I believe that intelligence focused on Iran’s troop and missile infrastructure buildup inside Syria, and Iran’s repeated vows to open a “land bridge” from Iran through Iraq into Syria that would allow Iran to send massive numbers of ground troops and equipment right up to the Israeli border unhindered.

I reported from the front lines of the 2006 Lebanon war the last time an Israeli prime minister made the mistake of overestimating the threat from Gaza and underestimating the threat from Iranian-backed militias to the north.

At the time, Hezbollah fired some 4,400 unguided rockets into Israel, causing relatively few casualties. Today, Hezbollah alone claims it possesses 150,000 Iranian rockets, many of them equipped with sophisticated GPS guidance systems.

The Islamic State of Iran has long boasted that it will “eradicate” the state of Israel and “annihilate Tel Aviv” if Israel attacks; nothing new, for sure. But Iran has patiently built up new capabilities to make those threats much more convincing.

Iran today can open a three-front war against the Jewish state using proxy forces in Gaza, Lebanon and Syria. This is a proven capability, not an idle threat. So far, Netanyahu has kept all three at bay.

In December 2017, for example, a senior Iranian-backed militia leader from Iraq posed for selfies on the Golan Heights peering down into the Galilee in northern Israel after he drove in a small convoy across the newly opened “land bridge” from Iraq.

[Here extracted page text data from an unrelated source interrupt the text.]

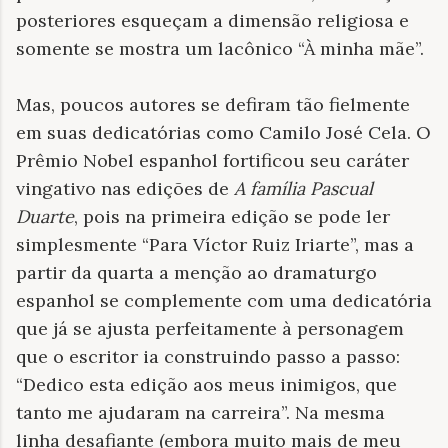
posteriores esqueçam a dimensão religiosa e
somente se mostra um lacônico “À minha mãe”.
Mas, poucos autores se defiram tão fielmente
em suas dedicatórias como Camilo José Cela. O
Prêmio Nobel espanhol fortificou seu caráter
vingativo nas edições de
A família Pascual
Duarte
, pois na primeira edição se pode ler
simplesmente “Para Víctor Ruiz Iriarte”, mas a
partir da quarta a menção ao dramaturgo
espanhol se complemente com uma dedicatória
que já se ajusta perfeitamente à personagem
que o escritor ia construindo passo a passo:
“Dedico esta edição aos meus inimigos, que
tanto me ajudaram na carreira”. Na mesma
linha desafiante (embora muito mais de meu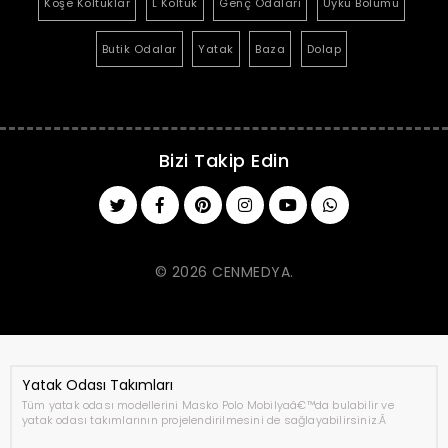
Köşe Koltuklar
L Koltuk
Genç Odaları
Uyku Bölümü
Butik Odalar
Yatak
Baza
Dolap
Bizi Takip Edin
© 2026 CENMEDYA.
Yatak Odası Takımları
Tüm yatak odası modellerini Masko Polo Mobilyaâ€™da bulabilir ve
yatak odası takımlarının projelendirilmesini de sağlayabilirsiniz.Â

The Iranians today command an estimated 80,000 militiamen in Syria from Lebanon, Iraq, Pakistan and Afghanistan. Iranian Revolutionary Guards Corps commanders have said that the “land bridge” will allow them to flow in another 100,000 troops to Israel’s borders, clearly the prelude to war.

And this is why Israel, under Netanyahu’s cautious leadership, has been relentlessly striking at Iranian military and intelligence bases in Syria over the past two years, pushing the Iranians as much as 80 kilometers from Israel’s northern border.

Netanyahu has shown himself to be a consummate diplomat, regularly flying to Moscow to meet with President Vladimir Putin to win Russian acquiescence to the Israeli air strikes.

Netanyahu’s calm behavior contrasts starkly with the hot-headed remarks of opposition candidate Ganz, the most gaffe-prone of the three former Israeli military chiefs. Ganz has called for annihilating not the Iranian threat but the Palestinian one, boasting in campaign ads of having sent parts of Gaza “back to the stone age” when he was chief of staff during the 2014 war.


Many Israelis may be fed up with Netanyahu the politician. They may be tired of the corruption allegations swirling around him – allegations he denies.

But Israelis increasingly appreciate Netanyahu’s steady hand on the tiller, and his ability to avoid war without appeasing Israel’s enemies. That alone is worth awarding him another term.